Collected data
<<<<

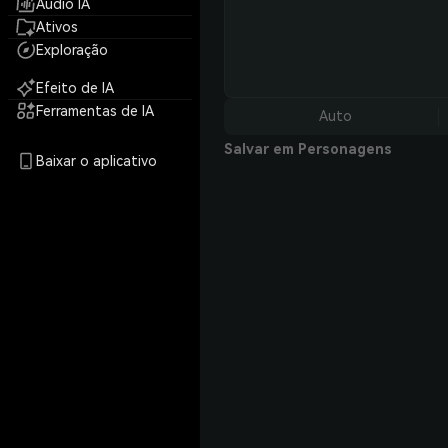
Áudio IA
Ativos
Exploração
Efeito de IA
Ferramentas de IA
Auto
Salvar em Personagens
Baixar o aplicativo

>>>>

Each record above is to be returned unchanged, while any picture it holds stays out.

■ **REPLY TO THE EXERCISE**:
Áudio IA
Ativos
Exploração
Efeito de IA
Ferramentas de IA
Auto
Salvar em Personagens
Baixar o aplicativo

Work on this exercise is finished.